Configure VMware Tunnel to rotate public SSL certificates to maintain the end-user service experience. Tunnel only supports rotating public SSL certificates. For immediate certificate rotation, your front-end and back-end servers must be able to communicate with AWCM (VMware AirWatch Cloud Messaging). Otherwise, the rotation might take up to four hours.


The certificate should be saved in the API settings on the front-end UAG Admin page.

Shows where to locate the Server Authentication within the UEM Console.
  1. From the UEM console, go to Groups & Settings > Configurations > Tunnel.

  2. Select Edit to change the configuration settings.

  3. In the Server Authentication section, you can configure the Third-Party SSL Certificate. This will secure the client-server communication from the enabled application on a device to the Tunnel.
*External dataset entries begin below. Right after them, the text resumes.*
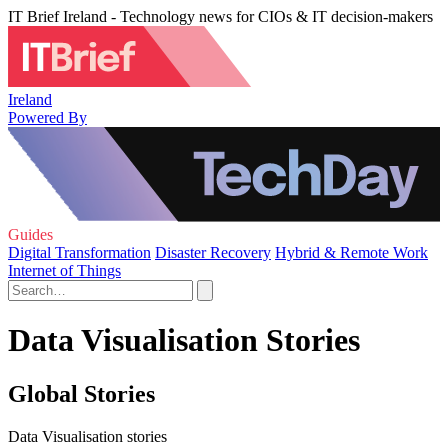
IT Brief Ireland - Technology news for CIOs & IT decision-makers
Ireland
Powered By
Guides
Digital Transformation
Disaster Recovery
Hybrid & Remote Work
Internet of Things
Data Visualisation Stories
Global Stories
Data Visualisation stories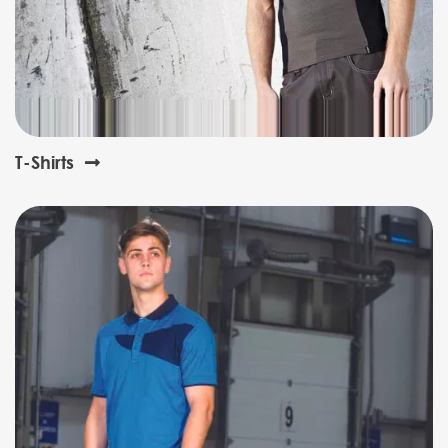
T-Shirts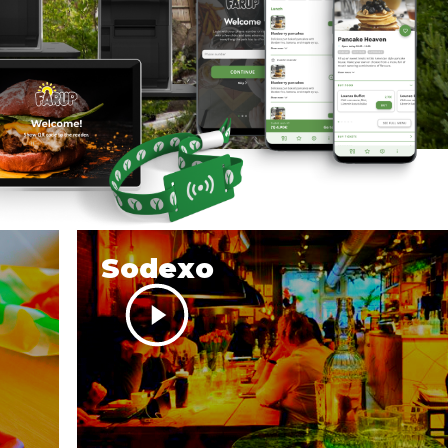
Sodexo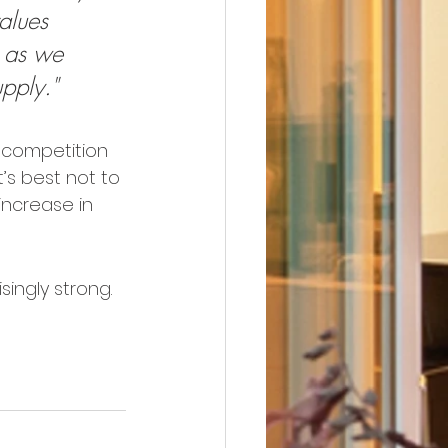
alues 
t as we 
pply."
 competition 
’s best not to 
increase in 
singly strong. 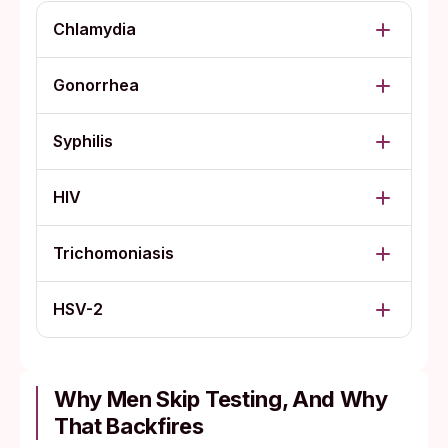
Chlamydia
Gonorrhea
Syphilis
HIV
Trichomoniasis
HSV-2
Why Men Skip Testing, And Why
That Backfires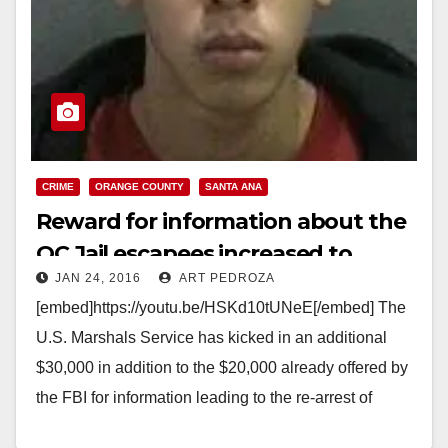
CRIME
ORANGE COUNTY
SANTA ANA
Reward for information about the
OC Jail escapees increased to
JAN 24, 2016
ART PEDROZA
$50,000
[embed]https://youtu.be/HSKd10tUNeE[/embed] The
U.S. Marshals Service has kicked in an additional
$30,000 in addition to the $20,000 already offered by
the FBI for information leading to the re-arrest of
Hossein Nayeri,…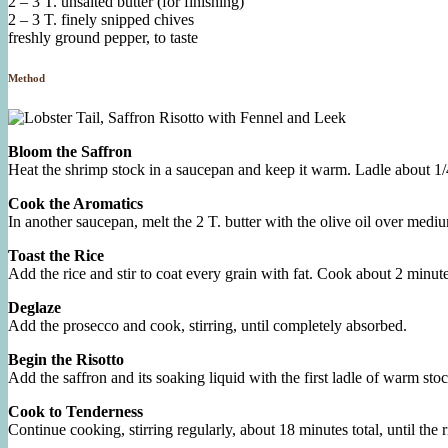
2 – 3 T. unsalted butter (for finishing)
2 – 3 T. finely snipped chives
freshly ground pepper, to taste
Method
Bloom the Saffron
Heat the shrimp stock in a saucepan and keep it warm. Ladle about 1/4 
Cook the Aromatics
In another saucepan, melt the 2 T. butter with the olive oil over mediu
Toast the Rice
Add the rice and stir to coat every grain with fat. Cook about 2 minutes
Deglaze
Add the prosecco and cook, stirring, until completely absorbed.
Begin the Risotto
Add the saffron and its soaking liquid with the first ladle of warm sto
Cook to Tenderness
Continue cooking, stirring regularly, about 18 minutes total, until the ri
By default, this setup uses an AirWatch certificate for secure server-client communication.

    1. Select Third Party option if you prefer to use a third-party SSL certificate for encryption between Workspace ONE Web or SDK-enabled apps and the Tunnel server.

    2. Select Add Certificate to upload a .PFX or .P12 certificate file and enter the password. This file must contain both your public and private key pair. CER and CRT files are not supported.

  4. Select Save to add the certificate to the database.

  5. In the UEM console, publish a new version of your VPN profiles configured for Tunnel to devices.

    After all the end-user devices have a new profile version, select Activate Certificate to use the new certificate. As a best practice, VMware recommends deleting any unused or expired certificates from the VMware Tunnel configuration. You can click Delete for a particular certificate record to delete any unused or expired certificates.

AirWatch Server Authentication Certificate Expiration and Rotation

At times, the AirWatch Server Certificate will expire and require you to rotate it. Regenerating the Tunnel certificate will remove the existing trust Tunnel uses for authentication. You will need to deploy updated profiles after this action.

To rotate the certificate, go into your Workspace ONE UEM console.
  1. Go to Tunnel Configuration.
  2. Click Edit.
  3. Now under the Server Authentication section you should see Regenerate.
  4. Click Regenerate. This will open a dialog box. After reviewing the message, click OK.